TO DO
Could you give the listing again exactly, without its pictures?

MATERIAL FOR THIS TASK
# # # #

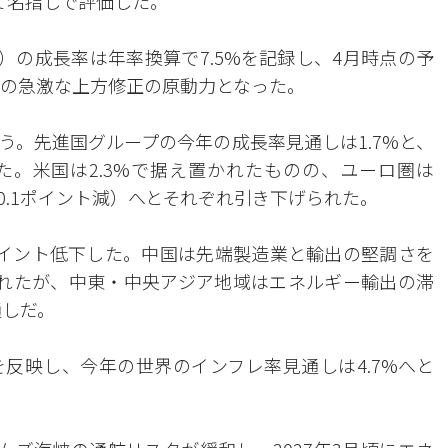
て名指しで評価した。
）の成長率は年率換算で7.5%を記録し、4月時点の予
回の急激な上方修正の原動力となった。
う。先進国グループの今年の成長率見通しは1.7%と、
れた。米国は2.3%で据え置かれたものの、ユーロ圏は
%（0.1ポイント減）へとそれぞれ引き下げられた。
1ポイント低下した。中国は先端製造業と輸出の堅調さを
正されたが、中東・中央アジア地域はエネルギー輸出の滞
通しだ。
反映し、今年の世界のインフレ率見通しは4.7%へと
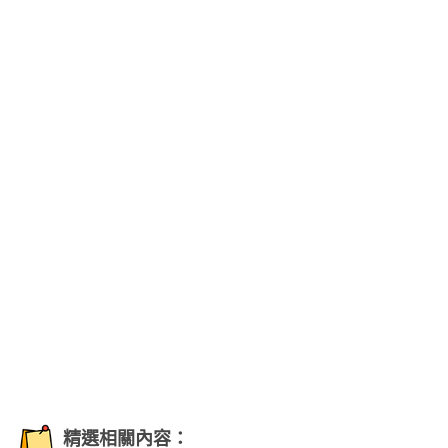
精選相關內容：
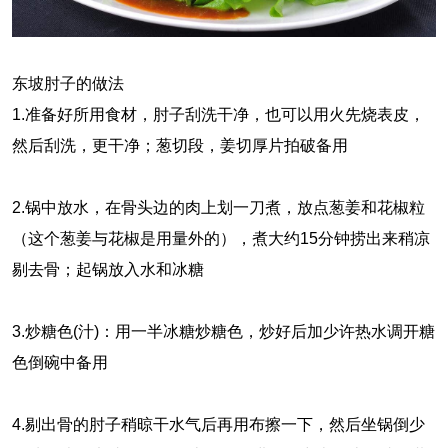
东坡肘子的做法
1.准备好所用食材，肘子刮洗干净，也可以用火先烧表皮，
然后刮洗，更干净；葱切段，姜切厚片拍破备用
2.锅中放水，在骨头边的肉上划一刀煮，放点葱姜和花椒粒
（这个葱姜与花椒是用量外的），煮大约15分钟捞出来稍凉
剔去骨；起锅放入水和冰糖
3.炒糖色(汁)：用一半冰糖炒糖色，炒好后加少许热水调开糖
色倒碗中备用
4.剔出骨的肘子稍晾干水气后再用布擦一下，然后坐锅倒少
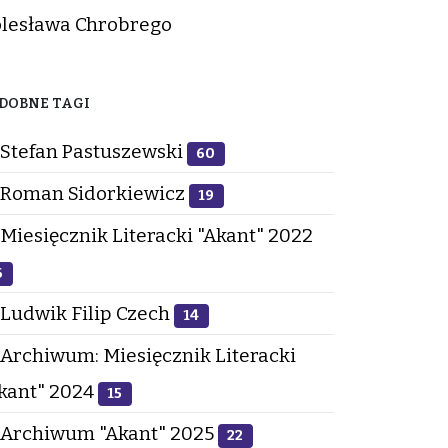
lesława Chrobrego
DOBNE TAGI
Stefan Pastuszewski
60
Roman Sidorkiewicz
19
Miesięcznik Literacki "Akant" 2022
6
Ludwik Filip Czech
14
Archiwum: Miesięcznik Literacki
kant" 2024
15
Archiwum "Akant" 2025
22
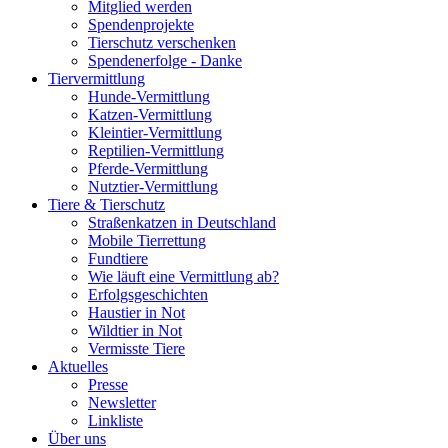
Mitglied werden
Spendenprojekte
Tierschutz verschenken
Spendenerfolge - Danke
Tiervermittlung
Hunde-Vermittlung
Katzen-Vermittlung
Kleintier-Vermittlung
Reptilien-Vermittlung
Pferde-Vermittlung
Nutztier-Vermittlung
Tiere & Tierschutz
Straßenkatzen in Deutschland
Mobile Tierrettung
Fundtiere
Wie läuft eine Vermittlung ab?
Erfolgsgeschichten
Haustier in Not
Wildtier in Not
Vermisste Tiere
Aktuelles
Presse
Newsletter
Linkliste
Über uns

# # # #

WRITTEN SOLUTION
て名指しで評価した。
）の成長率は年率換算で7.5%を記録し、4月時点の予
回の急激な上方修正の原動力となった。
う。先進国グループの今年の成長率見通しは1.7%と、
れた。米国は2.3%で据え置かれたものの、ユーロ圏は
%（0.1ポイント減）へとそれぞれ引き下げられた。
1ポイント低下した。中国は先端製造業と輸出の堅調さを
正されたが、中東・中央アジア地域はエネルギー輸出の滞
通しだ。
反映し、今年の世界のインフレ率見通しは4.7%へと
精選相關內容：
东坡肘子的做法
1.准备好所用食材，肘子刮洗干净，也可以用火先烧表皮，
然后刮洗，更干净；葱切段，姜切厚片拍破备用
2.锅中放水，在骨头边的肉上划一刀煮，放点葱姜和花椒粒
（这个葱姜与花椒是用量外的），煮大约15分钟捞出来稍凉
剔去骨；起锅放入水和冰糖
3.炒糖色(汁)：用一半冰糖炒糖色，炒好后加少许热水调开糖
色倒碗中备用
4.剔出骨的肘子稍晾干水气后再用布擦一下，然后坐锅倒少
lesława Chrobrego
DOBNE TAGI
Stefan Pastuszewski
60
Roman Sidorkiewicz
19
Miesięcznik Literacki "Akant" 2022
6
Ludwik Filip Czech
14
Archiwum: Miesięcznik Literacki
kant" 2024
15
Archiwum "Akant" 2025
22
Mitglied werden
Spendenprojekte
Tierschutz verschenken
Spendenerfolge - Danke
Tiervermittlung
Hunde-Vermittlung
Katzen-Vermittlung
Kleintier-Vermittlung
Reptilien-Vermittlung
Pferde-Vermittlung
Nutztier-Vermittlung
Tiere & Tierschutz
Straßenkatzen in Deutschland
Mobile Tierrettung
Fundtiere
Wie läuft eine Vermittlung ab?
Erfolgsgeschichten
Haustier in Not
Wildtier in Not
Vermisste Tiere
Aktuelles
Presse
Newsletter
Linkliste
Über uns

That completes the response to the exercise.